How to complete this task =
Your task is to repeat the entries word for word while leaving out the pictures.

Data to process =
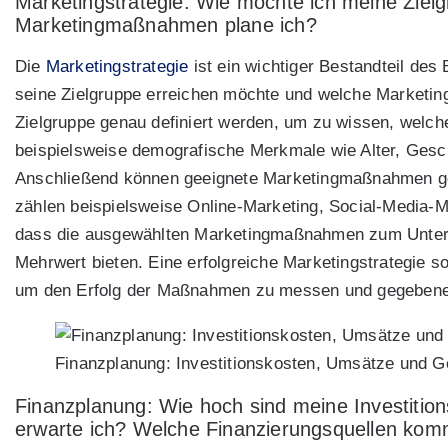
Marketingstrategie: Wie möchte ich meine Ziel
Marketingmaßnahmen plane ich?
Die
Marketingstrategie
ist ein wichtiger Bestandteil des
seine Zielgruppe erreichen möchte und welche Marketin
Zielgruppe genau definiert werden, um zu wissen, welc
beispielsweise demografische Merkmale wie Alter, Ges
Anschließend können geeignete Marketingmaßnahmen gep
zählen beispielsweise Online-Marketing, Social-Media-Ma
dass die ausgewählten Marketingmaßnahmen zum Untern
Mehrwert bieten. Eine erfolgreiche Marketingstrategie 
um den Erfolg der Maßnahmen zu messen und gegebenenf
Finanzplanung: Investitionskosten, Umsätze und 
Finanzplanung: Wie hoch sind meine Investiti
erwarte ich? Welche Finanzierungsquellen kom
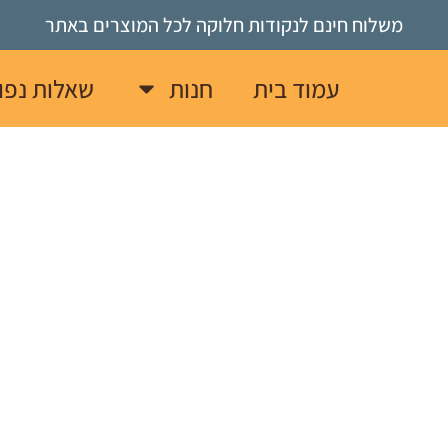
משלוח
חינם
לנקודות
חלוקה
לכל
המוצרים
באתר
עמוד בית
חנות
שאלות נפו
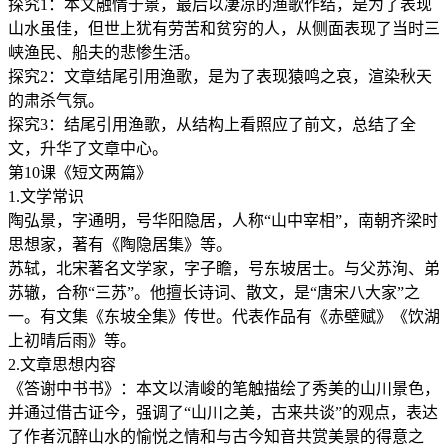
探究1：本文融情于景，最后以凄凉的渔歌作结，是为了表现
山水虽佳，但世上犹有劳苦和贫穷的人，从侧面表现了当时三
峡渔民、船夫的悲惨生活。
探究2：文章结尾引用渔歌，是为了表现猿鸣之哀，渲染秋天
的肃杀气氛。
探究3：结尾引用渔歌，从结构上看照应了前文，总结了全
文，升华了文章中心。
第10课《短文两篇》
1.文学常识
陶弘景，字通明，号华阳隐居，人称“山中宰相”，南朝齐梁时
思想家，著有《陶隐居集》等。
苏轼，北宋著名文学家，字子瞻，号东坡居士。与父苏洵、弟
苏辙，合称“三苏”。他擅长诗词、散文，是“唐宋八大家”之
一。有文集《东坡全集》传世。代表作品有《赤壁赋》《饮湖
上初晴后雨》等。
2.文章思想内容
《答谢中书书》：本文以清峻的笔触描绘了秀美的山川景色，
并通过借古证今，强调了“山川之美，古来共谈”的观点，表达
了作者沉醉山水的愉悦之情和与古今知音共赏美景的得意之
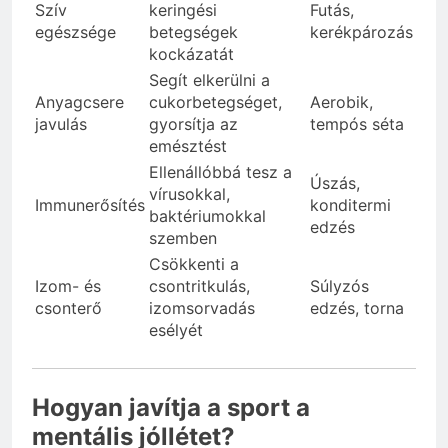
Szív
keringési
Futás,
egészsége
betegségek
kerékpározás
kockázatát
Segít elkerülni a
Anyagcsere
cukorbetegséget,
Aerobik,
javulás
gyorsítja az
tempós séta
emésztést
Ellenállóbbá tesz a
Úszás,
vírusokkal,
Immunerősítés
konditermi
baktériumokkal
edzés
szemben
Csökkenti a
Izom- és
csontritkulás,
Súlyzós
csonterő
izomsorvadás
edzés, torna
esélyét
Hogyan javítja a sport a
mentális jóllétet?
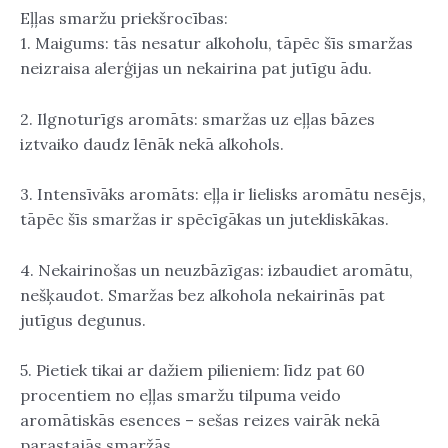
Eļļas smaržu priekšrocības:
1. Maigums: tās nesatur alkoholu, tāpēc šīs smaržas
neizraisa alerģijas un nekairina pat jutīgu ādu.
2. Ilgnoturīgs aromāts: smaržas uz eļļas bāzes
iztvaiko daudz lēnāk nekā alkohols.
3. Intensīvāks aromāts: eļļa ir lielisks aromātu nesējs,
tāpēc šīs smaržas ir spēcīgākas un jutekliskākas.
4. Nekairinošas un neuzbāzīgas: izbaudiet aromātu,
nešķaudot. Smaržas bez alkohola nekairinās pat
jutīgus degunus.
5. Pietiek tikai ar dažiem pilieniem: līdz pat 60
procentiem no eļļas smaržu tilpuma veido
aromātiskās esences – sešas reizes vairāk nekā
parastajās smaržās.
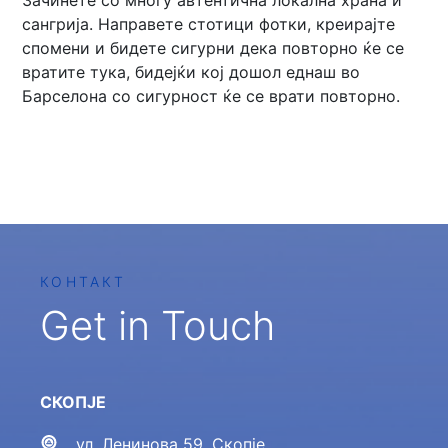
Зачинете со многу автентична локална храна и
сангрија. Направете стотици фотки, креирајте
спомени и бидете сигурни дека повторно ќе се
вратите тука, бидејќи кој дошол еднаш во
Барселона со сигурност ќе се врати повторно.
КОНТАКТ
Get in Touch
СКОПЈЕ
ул. Ленинова 59, Скопје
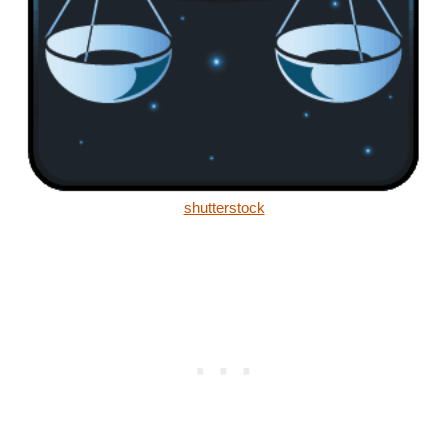
shutterstock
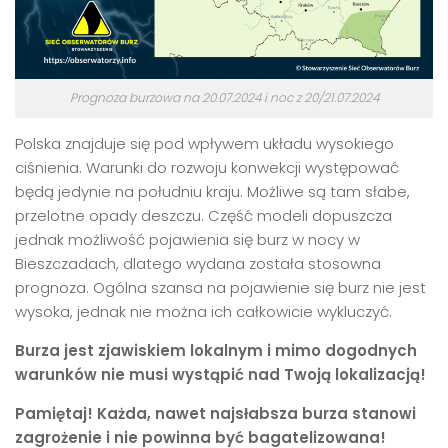
Prognoza burzowa na 20.07.2024 i noc z 20/21.07.2024
Polska znajduje się pod wpływem układu wysokiego
ciśnienia. Warunki do rozwoju konwekcji występować
będą jedynie na południu kraju. Możliwe są tam słabe,
przelotne opady deszczu. Część modeli dopuszcza
jednak możliwość pojawienia się burz w nocy w
Bieszczadach, dlatego wydana została stosowna
prognoza. Ogólna szansa na pojawienie się burz nie jest
wysoka, jednak nie można ich całkowicie wykluczyć.
Burza jest zjawiskiem lokalnym
i mimo dogodnych
warunków nie musi wystąpić nad Twoją lokalizacją!
Pamiętaj! Każda, nawet najsłabsza burza stanowi
zagrożenie i nie powinna być bagatelizowana!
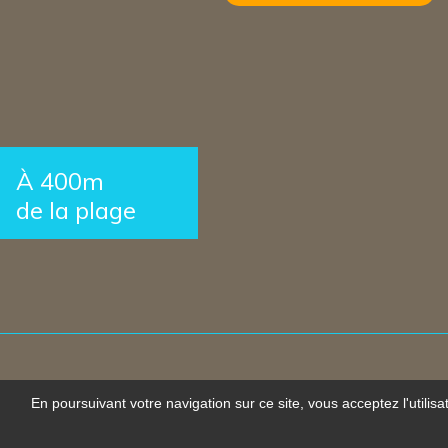
À 400m
de la plage
En poursuivant votre navigation sur ce site, vous acceptez l'utilis
Créat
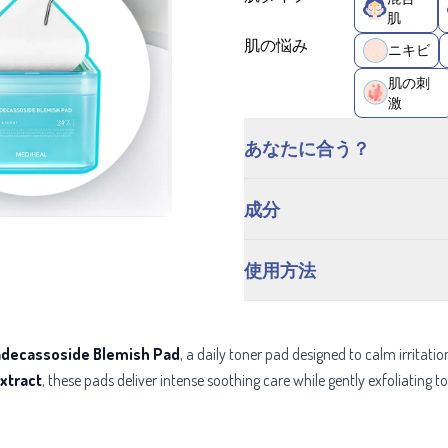
肌
肌の悩み
ニキビ
肌の刺
激
あなたに合う？
成分
使用方法
decassoside Blemish Pad
, a daily toner pad designed to calm irritati
extract
, these pads deliver intense soothing care while gently exfoliating t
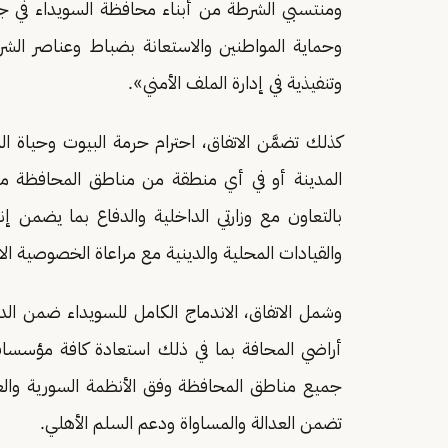
ومنتسبي الشرطة من أبناء محافظة السويداء في جم
وحماية المواطنين والاستعانة بضباط وعناصر الشرط
وتنفيذية في إدارة الملف الأمني».
كذلك تضمَّن الاتفاق، احترام حرمة البيوت وحيا
المدينة أو في أي منطقة من مناطق المحافظة مع ال
بالتعاون مع وزارتي الداخلية والدفاع بما يضمن إ
والقيادات المحلية والدينية مع مراعاة الخصوصية الا
وشمل الاتفاق، الاندماج الكامل للسويداء ضمن الد
أراضي المحافة بما في ذلك استعادة كافة مؤسسات
جميع مناطق المحافظة وفق الأنظمة السورية والع
تضمن العدالة والمساواة ودعم السلم الأهلي.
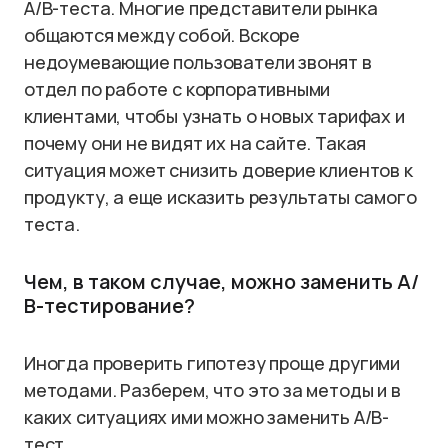
A/B-теста. Многие представители рынка
общаются между собой. Вскоре
недоумевающие пользователи звонят в
отдел по работе с корпоративными
клиентами, чтобы узнать о новых тарифах и
почему они не видят их на сайте. Такая
ситуация может снизить доверие клиентов к
продукту, а еще исказить результаты самого
теста.
Чем, в таком случае, можно заменить А/
В-тестирование?
Иногда проверить гипотезу проще другими
методами. Разберем, что это за методы и в
каких ситуациях ими можно заменить A/B-
тест.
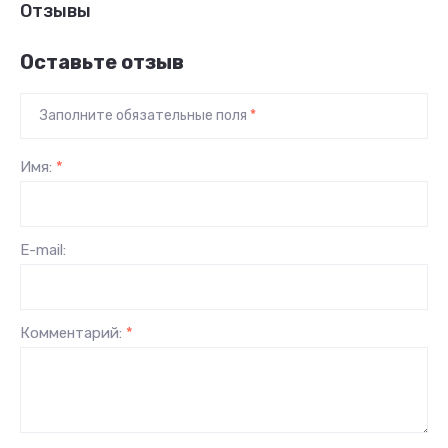
Отзывы
Оставьте отзыв
Заполните обязательные поля
*
Имя:
*
E-mail:
Комментарий:
*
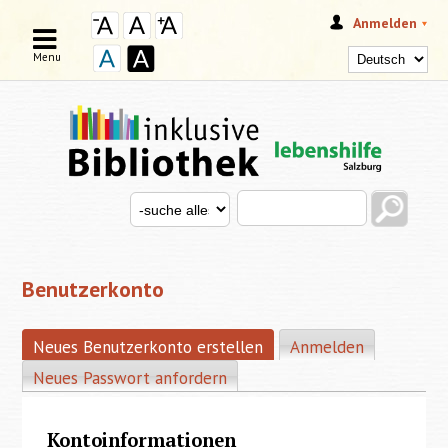
Anmelden
Menu
Search this site
Search for
SUCHFORMULAR
Benutzerkonto
Neues Benutzerkonto erstellen
(aktiver Reiter)
Anmelden
HAUPT-REITER
Neues Passwort anfordern
Kontoinformationen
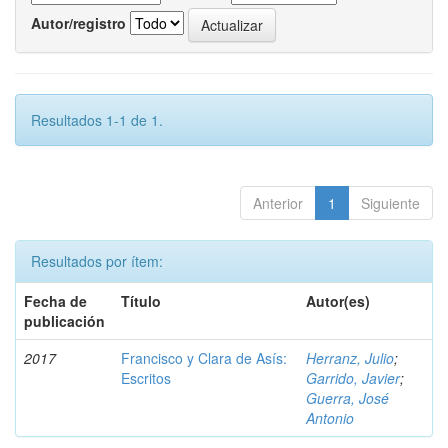
Autor/registro
Resultados 1-1 de 1.
Anterior
1
Siguiente
Resultados por ítem:
Fecha de
Título
Autor(es)
publicación
2017
Francisco y Clara de Asís:
Herranz, Julio
;
Escritos
Garrido, Javier
;
Guerra, José
Antonio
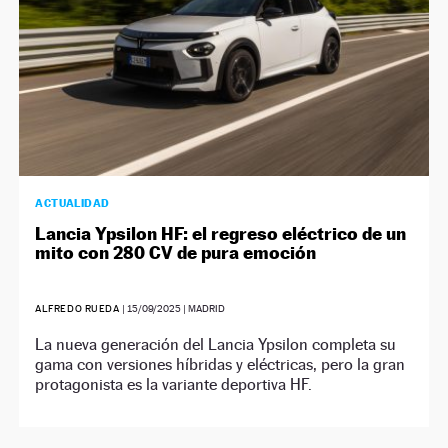
ACTUALIDAD
Lancia Ypsilon HF: el regreso eléctrico de un
mito con 280 CV de pura emoción
ALFREDO RUEDA
|
15/09/2025
| MADRID
La nueva generación del Lancia Ypsilon completa su
gama con versiones híbridas y eléctricas, pero la gran
protagonista es la variante deportiva HF.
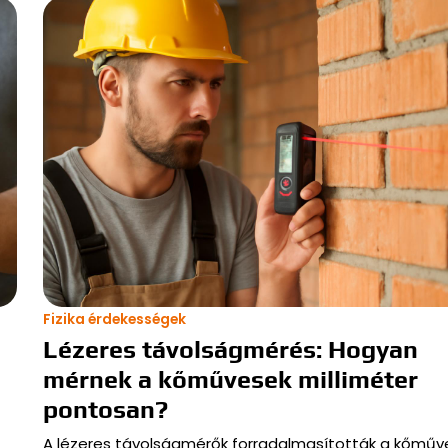
Fizika érdekességek
Lézeres távolságmérés: Hogyan
mérnek a kőművesek milliméter
pontosan?
A lézeres távolságmérők forradalmasították a kőműv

Your solution =
Marketingstrategie: Wie möchte ich meine Ziel
Marketingmaßnahmen plane ich?
Die
Marketingstrategie
ist ein wichtiger Bestandteil des
seine Zielgruppe erreichen möchte und welche Marketin
Zielgruppe genau definiert werden, um zu wissen, welc
beispielsweise demografische Merkmale wie Alter, Ges
Anschließend können geeignete Marketingmaßnahmen gep
zählen beispielsweise Online-Marketing, Social-Media-Ma
dass die ausgewählten Marketingmaßnahmen zum Untern
Mehrwert bieten. Eine erfolgreiche Marketingstrategie 
um den Erfolg der Maßnahmen zu messen und gegebenenf
Finanzplanung: Investitionskosten, Umsätze und 
Finanzplanung: Wie hoch sind meine Investiti
erwarte ich? Welche Finanzierungsquellen kom
משלוח
חינם
לנקודות
חלוקה
לכל
המוצרים
באתר
עמוד בית
חנות
שאלות נפו
探究1：本文融情于景，最后以凄凉的渔歌作结，是为了表现
山水虽佳，但世上犹有劳苦和贫穷的人，从侧面表现了当时三
峡渔民、船夫的悲惨生活。
探究2：文章结尾引用渔歌，是为了表现猿鸣之哀，渲染秋天
的肃杀气氛。
探究3：结尾引用渔歌，从结构上看照应了前文，总结了全
文，升华了文章中心。
第10课《短文两篇》
1.文学常识
陶弘景，字通明，号华阳隐居，人称“山中宰相”，南朝齐梁时
思想家，著有《陶隐居集》等。
苏轼，北宋著名文学家，字子瞻，号东坡居士。与父苏洵、弟
苏辙，合称“三苏”。他擅长诗词、散文，是“唐宋八大家”之
一。有文集《东坡全集》传世。代表作品有《赤壁赋》《饮湖
上初晴后雨》等。
2.文章思想内容
《答谢中书书》：本文以清峻的笔触描绘了秀美的山川景色，
并通过借古证今，强调了“山川之美，古来共谈”的观点，表达
了作者沉醉山水的愉悦之情和与古今知音共赏美景的得意之
Szív
keringési
Futás,
egészsége
betegségek
kerékpározás
kockázatát
Segít elkerülni a
Anyagcsere
cukorbetegséget,
Aerobik,
javulás
gyorsítja az
tempós séta
emésztést
Ellenállóbbá tesz a
Úszás,
vírusokkal,
Immunerősítés
konditermi
baktériumokkal
edzés
szemben
Csökkenti a
Izom- és
csontritkulás,
Súlyzós
csonterő
izomsorvadás
edzés, torna
esélyét
Hogyan javítja a sport a
mentális jóllétet?
Eļļas smaržu priekšrocības:
1. Maigums: tās nesatur alkoholu, tāpēc šīs smaržas
neizraisa alerģijas un nekairina pat jutīgu ādu.
2. Ilgnoturīgs aromāts: smaržas uz eļļas bāzes
iztvaiko daudz lēnāk nekā alkohols.
3. Intensīvāks aromāts: eļļa ir lielisks aromātu nesējs,
tāpēc šīs smaržas ir spēcīgākas un jutekliskākas.
4. Nekairinošas un neuzbāzīgas: izbaudiet aromātu,
nešķaudot. Smaržas bez alkohola nekairinās pat
jutīgus degunus.
5. Pietiek tikai ar dažiem pilieniem: līdz pat 60
procentiem no eļļas smaržu tilpuma veido
aromātiskās esences – sešas reizes vairāk nekā
parastajās smaržās.
Зачинете со многу автентична локална храна и
сангрија. Направете стотици фотки, креирајте
спомени и бидете сигурни дека повторно ќе се
вратите тука, бидејќи кој дошол еднаш во
Барселона со сигурност ќе се врати повторно.
КОНТАКТ
Get in Touch
СКОПЈЕ
ул. Ленинова 59, Скопје
shutterstock
Prognoza burzowa na 20.07.2024 i noc z 20/21.07.2024
Polska znajduje się pod wpływem układu wysokiego
ciśnienia. Warunki do rozwoju konwekcji występować
będą jedynie na południu kraju. Możliwe są tam słabe,
przelotne opady deszczu. Część modeli dopuszcza
jednak możliwość pojawienia się burz w nocy w
Bieszczadach, dlatego wydana została stosowna
prognoza. Ogólna szansa na pojawienie się burz nie jest
wysoka, jednak nie można ich całkowicie wykluczyć.
Burza jest zjawiskiem lokalnym
i mimo dogodnych
warunków nie musi wystąpić nad Twoją lokalizacją!
Pamiętaj! Każda, nawet najsłabsza burza stanowi
zagrożenie i nie powinna być bagatelizowana!
À 400m
de la plage
En poursuivant votre navigation sur ce site, vous acceptez l'utilis
Créat
肌
肌の悩み
ニキビ
肌の刺
激
あなたに合う？
成分
使用方法
decassoside Blemish Pad
, a daily toner pad designed to calm irritati
extract
, these pads deliver intense soothing care while gently exfoliating t
ومنتسبي الشرطة من أبناء محافظة السويداء في جم
وحماية المواطنين والاستعانة بضباط وعناصر الشرط
وتنفيذية في إدارة الملف الأمني».
كذلك تضمَّن الاتفاق، احترام حرمة البيوت وحيا
المدينة أو في أي منطقة من مناطق المحافظة مع ال
بالتعاون مع وزارتي الداخلية والدفاع بما يضمن إ
والقيادات المحلية والدينية مع مراعاة الخصوصية الا
وشمل الاتفاق، الاندماج الكامل للسويداء ضمن الد
أراضي المحافة بما في ذلك استعادة كافة مؤسسات
جميع مناطق المحافظة وفق الأنظمة السورية والع
تضمن العدالة والمساواة ودعم السلم الأهلي.
A/B-теста. Многие представители рынка
общаются между собой. Вскоре
недоумевающие пользователи звонят в
отдел по работе с корпоративными
клиентами, чтобы узнать о новых тарифах и
почему они не видят их на сайте. Такая
ситуация может снизить доверие клиентов к
продукту, а еще исказить результаты самого
теста.
Чем, в таком случае, можно заменить А/
В-тестирование?
Иногда проверить гипотезу проще другими
методами. Разберем, что это за методы и в
каких ситуациях ими можно заменить A/B-
тест.
Отзывы
Оставьте отзыв
Заполните обязательные поля
*
Имя:
*
E-mail:
Комментарий:
*
Anmelden
Menu
Search this site
Search for
SUCHFORMULAR
Benutzerkonto
Neues Benutzerkonto erstellen
(aktiver Reiter)
Anmelden
HAUPT-REITER
Neues Passwort anfordern
Kontoinformationen
Autor/registro
Resultados 1-1 de 1.
Anterior
1
Siguiente
Resultados por ítem:
Fecha de
Título
Autor(es)
publicación
2017
Francisco y Clara de Asís:
Herranz, Julio
;
Escritos
Garrido, Javier
;
Guerra, José
Antonio
ACTUALIDAD
Lancia Ypsilon HF: el regreso eléctrico de un
mito con 280 CV de pura emoción
ALFREDO RUEDA
|
15/09/2025
| MADRID
La nueva generación del Lancia Ypsilon completa su
gama con versiones híbridas y eléctricas, pero la gran
protagonista es la variante deportiva HF.
Fizika érdekességek
Lézeres távolságmérés: Hogyan
mérnek a kőművesek milliméter
pontosan?
A lézeres távolságmérők forradalmasították a kőműv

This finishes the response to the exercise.